The primary(leader) node is changed during every view(pBFT consensus rounds) and can be substituted by a view change protocol if a predefined quantity of time has passed without the leading node broadcasting a request to the backups(secondary). If needed, a majority of the honest nodes can vote on the legitimacy of the current leading node and replace it with the next leading node in line.

BFT over Asynchronous systems

What’s “asynchronous” Byzantine fault tolerance (ABFT)?

When a decentralized network is Byzantine fault tolerant, it means that the honest members, or nodes, of a network can be guaranteed to agree on the timing and order (consensus) of a set of transactions. Regardless as to whether there are some nodes maliciously trying to prevent that consensus — even if as many as 1/3 of nodes are trying to negatively affect consensus by delaying transactions or otherwise corrupting things. This is the ‘fault tolerance’ of the network, meaning how many nodes can the network tolerate acting maliciously, but still come to an honest consensus.

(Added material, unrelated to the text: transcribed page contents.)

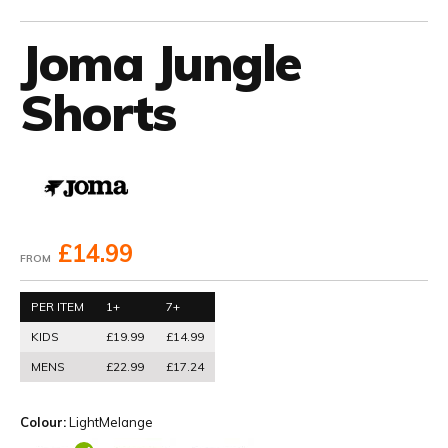
Joma Jungle
Shorts
£14.99
FROM
PER ITEM
1+
7+
KIDS
£19.99
£14.99
MENS
£22.99
£17.24
Colour:
LightMelange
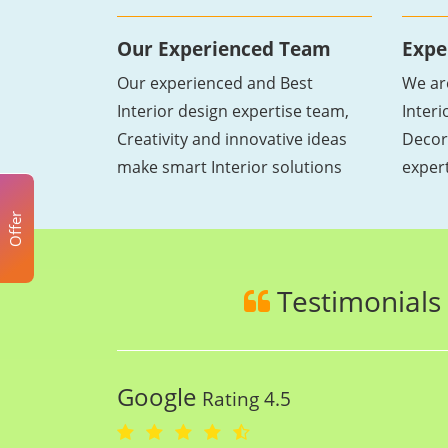
Our Experienced Team
Expe
Our experienced and Best
We ar
Interior design expertise team,
Inter
Creativity and innovative ideas
Decor
make smart Interior solutions
exper
Offer
Testimonials
Google
Rating 4.5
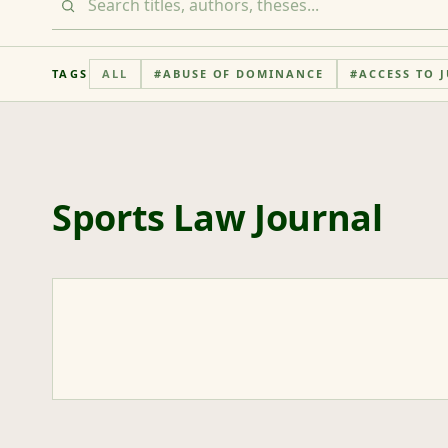
TAGS
ALL
#
ABUSE OF DOMINANCE
#
ACCESS TO J
Sports Law Journal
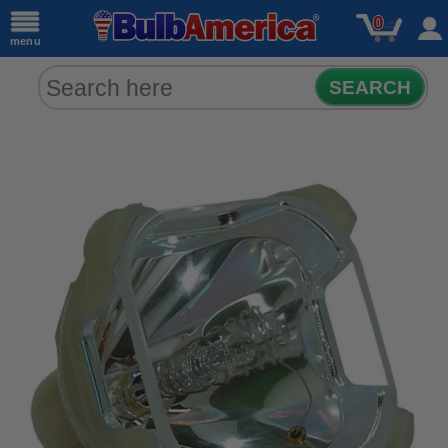
0
menu
SEARCH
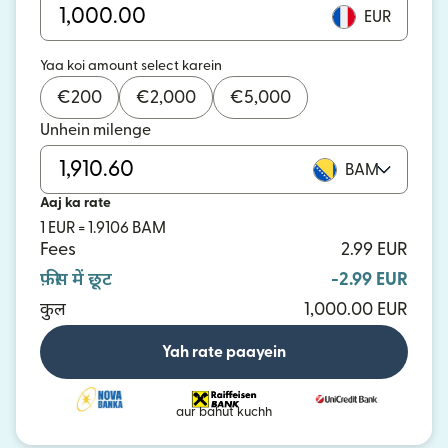
EUR
Yaa koi amount select karein
€
200
€
2,000
€
5,000
Unhein milenge
BAM
Aaj ka rate
1 EUR = 1.9106 BAM
Fees
2.99 EUR
फ़ीस में छूट
-2.99 EUR
कुल
1,000.00 EUR
Yah rate paayein
aur bahut kuchh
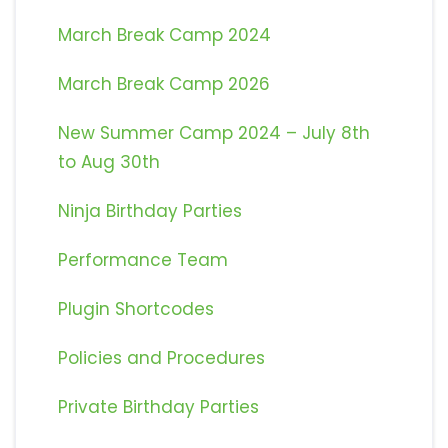
March Break Camp 2024
March Break Camp 2026
New Summer Camp 2024 – July 8th
to Aug 30th
Ninja Birthday Parties
Performance Team
Plugin Shortcodes
Policies and Procedures
Private Birthday Parties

The ‘asynchronous’ property of Byzantine fault tolerance overcomes a challenge of fault tolerance, which is that of timing. Many forms of Byzantine fault tolerance assume there is a maximum threshold of message latency when coming to a consensus. An asynchronous byzantine fault tolerant (ABFT) network eliminates this assumption and allows for some messages to be lost or indefinitely delayed.

An ABFT network allows for messages to be lost or indefinitely delayed and assumes only that at some point an honest node’s messages will eventually get through. It is much more challenging for an honest node to assess whether another node is not following the rules, if that node’s messages can be indeterminately delayed, but this scenario much better reflects that network reliability in the real world.